Ceza yasasında çocukların cinsel istismarı suçunu düzenleyen maddede değişiklik yapılarak suç faillerine verilen cezaların ertelenmesi/ortadan kaldırılmasına yönelik teklif, ilk olarak 2016 yılında TBMM Genel Kurulu Boşanma Komisyonu tarafından gündeme getirilmişti. Kadın örgütleri, bazı kesimlerce sık sık kamuoyuna yansıyan değişiklik teklifinin, aslında çocuk istismarı failine “örtülü af” olduğu konusuna dikkat çektiler. TCK 103/2. maddede yapılmak istenen değişiklik, Nisan ayında Ceza İnfaz Kanunu’nda kabul edilen yeni düzenlemede yer almadı. Fakat bu değişiklik talebiyle iktidar partisinden bazı vekiller, muhalefet partilerine giderek ikna çabalarını ısrarla sürdürmekteler.[1] Bunun yanı sıra sosyal medyada değişiklik talebini gündeminde tutan bir kesim de her zaman var.

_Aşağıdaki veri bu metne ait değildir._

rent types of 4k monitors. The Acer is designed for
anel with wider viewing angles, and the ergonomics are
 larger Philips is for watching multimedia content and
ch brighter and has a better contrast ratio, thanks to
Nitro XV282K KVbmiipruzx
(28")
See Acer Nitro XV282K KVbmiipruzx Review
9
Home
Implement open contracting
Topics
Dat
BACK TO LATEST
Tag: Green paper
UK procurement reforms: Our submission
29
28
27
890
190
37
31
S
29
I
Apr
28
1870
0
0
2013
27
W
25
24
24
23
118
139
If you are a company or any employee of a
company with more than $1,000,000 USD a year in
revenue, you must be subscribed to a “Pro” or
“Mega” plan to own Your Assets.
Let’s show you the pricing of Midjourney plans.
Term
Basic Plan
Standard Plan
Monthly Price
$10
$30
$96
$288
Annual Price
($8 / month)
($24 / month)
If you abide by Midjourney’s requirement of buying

Türk Ceza Yasasına göre çocukların cinsel eylemlere rıza yaşı on beş olarak belirlenmiştir. Yasada rızadan söz edilemeyecek sınırın on beş yaş olarak kabul edilmesi çocuğun fiziksel, cinsel ve psikolojik gelişimi konusunda yapılan araştırmalara dayanmaktadır. TCK. 103/2 maddesi gerekçesinde “mağdurun çocuk olması nedeniyle bu fiiller karşısında direncinin zayıflığı göz önünde bulundurularak…” denilir ve on beş yaşın altındaki çocuğun rızasından söz edilemeyeceği düşüncesiyle çocuğun korunması amaçlanır. Çocuğun korunması ise Türkiye’nin taraf olduğu uluslararası sözleşmeler doğrultusunda Anayasa’nın da üstünde yer alan bir yükümlülüktür. Bu koruma hukuki olduğu kadar beden ve ruh sağlığı ile çocuğun doğal haklarının korunması anlamına gelir.

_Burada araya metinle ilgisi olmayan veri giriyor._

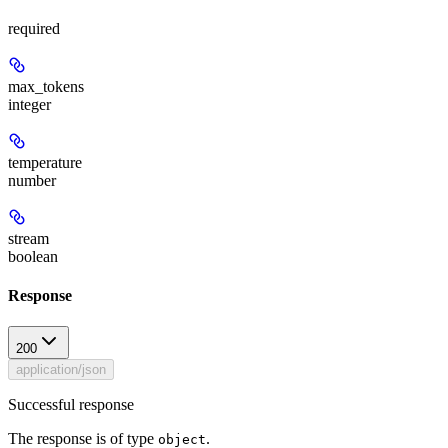
required
max_tokens
integer
temperature
number
stream
boolean
Response
200
application/json
Successful response
The response is of type
.
object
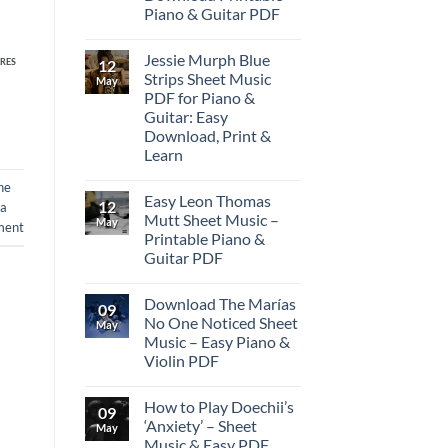
Piano & Guitar PDF
Jessie Murph Blue
12
RES
Strips Sheet Music
May
PDF for Piano &
Guitar: Easy
Download, Print &
Learn
ne
Easy Leon Thomas
12
 a
Mutt Sheet Music –
May
ment
Printable Piano &
Guitar PDF
Download The Marías
09
No One Noticed Sheet
May
Music – Easy Piano &
Violin PDF
How to Play Doechii’s
09
‘Anxiety’ – Sheet
May
Music & Easy PDF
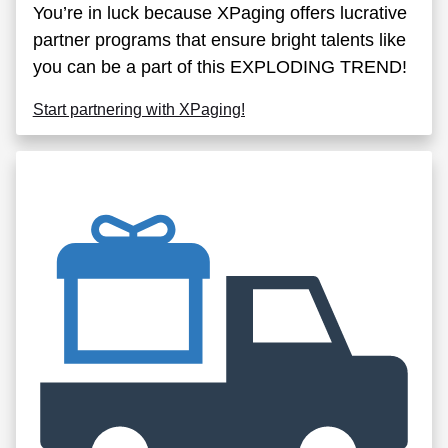
You’re in luck because XPaging offers lucrative
partner programs that ensure bright talents like
you can be a part of this EXPLODING TREND!
Start partnering with XPaging!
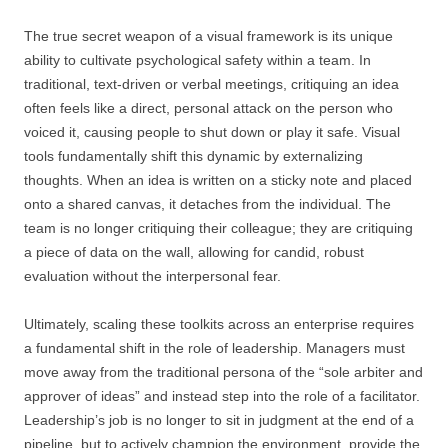
The true secret weapon of a visual framework is its unique
ability to cultivate psychological safety within a team. In
traditional, text-driven or verbal meetings, critiquing an idea
often feels like a direct, personal attack on the person who
voiced it, causing people to shut down or play it safe. Visual
tools fundamentally shift this dynamic by externalizing
thoughts. When an idea is written on a sticky note and placed
onto a shared canvas, it detaches from the individual. The
team is no longer critiquing their colleague; they are critiquing
a piece of data on the wall, allowing for candid, robust
evaluation without the interpersonal fear.
Ultimately, scaling these toolkits across an enterprise requires
a fundamental shift in the role of leadership. Managers must
move away from the traditional persona of the “sole arbiter and
approver of ideas” and instead step into the role of a facilitator.
Leadership’s job is no longer to sit in judgment at the end of a
pipeline, but to actively champion the environment, provide the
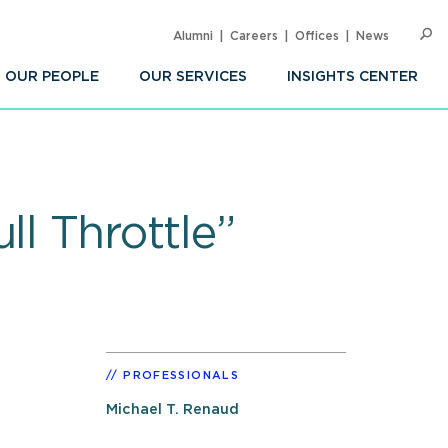
Alumni
Careers
Offices
News
SEARC
Op
Sea
OUR PEOPLE
OUR SERVICES
INSIGHTS CENTER
ll Throttle”
PROFESSIONALS
Michael T. Renaud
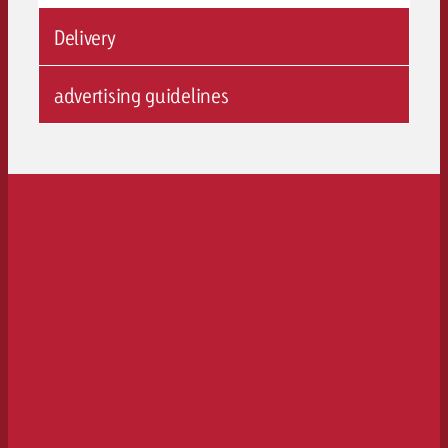
Delivery
advertising guidelines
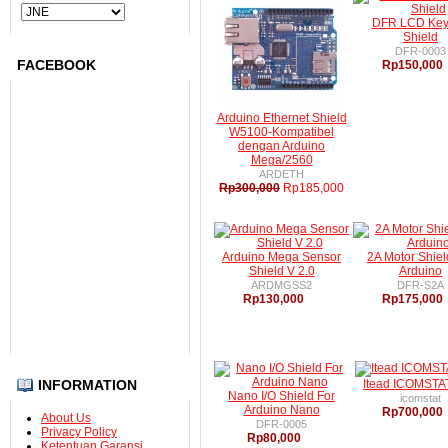
DFR LCD Ke
Submit
Shield
DFR-0003
FACEBOOK
Rp150,000
Arduino Ethernet Shield
W5100-Kompatibel
dengan Arduino
Mega/2560
ARDETH
Rp300,000
Rp185,000
Arduino Mega Sensor
2A Motor Shiel
Shield V 2.0
Arduino
ARDMGSS2
DFR-S2A
Rp130,000
Rp175,000
INFORMATION
Itead ICOMSTAT
Nano I/O Shield For
icomstat
Arduino Nano
Rp700,000
About Us
DFR-0005
Privacy Policy
Rp80,000
Ketentuan Garansi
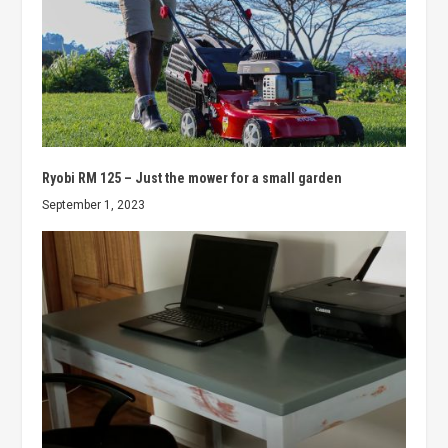
Ryobi RM 125 – Just the mower for a small garden
September 1, 2023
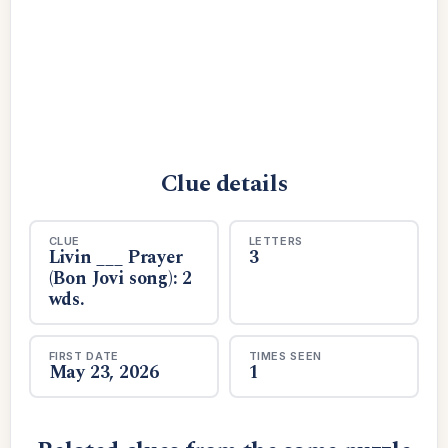
Clue details
CLUE
LETTERS
Livin ___ Prayer
3
(Bon Jovi song): 2
wds.
FIRST DATE
TIMES SEEN
May 23, 2026
1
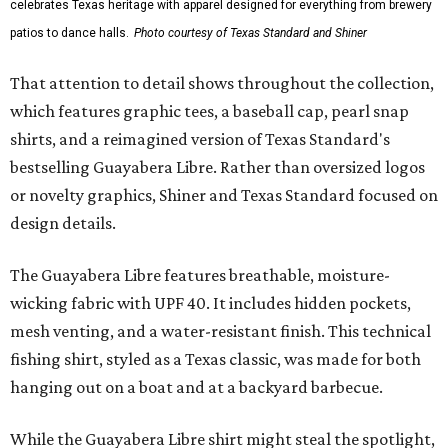
celebrates Texas heritage with apparel designed for everything from brewery
patios to dance halls.
Photo courtesy of Texas Standard and Shiner
That attention to detail shows throughout the collection,
which features graphic tees, a baseball cap, pearl snap
shirts, and a reimagined version of Texas Standard's
bestselling Guayabera Libre. Rather than oversized logos
or novelty graphics, Shiner and Texas Standard focused on
design details.
The Guayabera Libre features breathable, moisture-
wicking fabric with UPF 40. It includes hidden pockets,
mesh venting, and a water-resistant finish. This technical
fishing shirt, styled as a Texas classic, was made for both
hanging out on a boat and at a backyard barbecue.
While the Guayabera Libre shirt might steal the spotlight,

Ceza Yasası’nda on beş yaşın altındaki çocuklara karşı cinsel istismar eylemlerinin cezalandırılmasında zorlama koşulu aranmamaktadır.  Bu yaşın altındaki çocukların rızasından söz edilemezken, 15-18 yaş arasındaki çocukların cinsel davranışları “reşit olmayanla cinsel ilişki” olarak TCK 104. maddede ele alınır.[2] Buna göre on beş yaşından büyük bir çocukla zorlama, tehdit ve hile olmadan cinsel ilişkide bulunan kişi, mağdur şikâyetçi olursa cezalandırılır. Ayrıca mağdurun şikâyeti olsa bile her olay kendi koşulları içinde değerlendirileceği için yargılama sonunda fail cezasız da bırakılabilir.

2016 yılından bu yana ortaya atıldığı her dönemde kadın örgütlerinin güçlü tepkileri ile geri çekilen çocuğun cinsel istismarı suçu konusundaki yasa değişikliğinin bugünlerde yeniden gündeme getirildiğini ve yasaya geçici madde eklenmesi için Meclis’te baskı yapıldığını görüyoruz. Daha önce de yargı paketleri kapsamında yasalaşacağı konuşulan değişikliğe birçok kadın örgütü, meslek kuruluşu, #ÇocukİstismarınınAffıOlmaz sloganıyla karşı çıkarak; yasanın kabul edilmesi durumunda doğabilecek tehlikelere dikkat çekmeye devam ediyorlar. Bu düzenlemedeki ısrarcı tavrın istismar suçu failine af getirme çabası olduğu altı çizilen eleştiriler arasında.[3]  Çocuğun cinsel istismarı suçunun affı, 2005 yılında ceza yasasından çıkarılan mağdurun “tecavüzcü ile evliliği durumunda cezasızlık sağlayan” maddenin geri getirilmesi sonucunu doğuracaktır.[4] Kadınların uzun mücadeleleriyle yasalarda yapılan iyileştirmelerin “bir kereden bir şey olmaz” mantığı ile geri alınmak istendiğini bu tasarıda da görüyoruz. Ayrıca failin cinsel istismara maruz bırakılan çocukla evlenmesi koşuluyla affedilmesi, tecavüz vakalarının “aile çatısı” altında örtülmesine ve görmezden gelinmesine yol açacaktır. Böylece aile içi tecavüz bir kez daha meşrulaştırılmış olacaktır.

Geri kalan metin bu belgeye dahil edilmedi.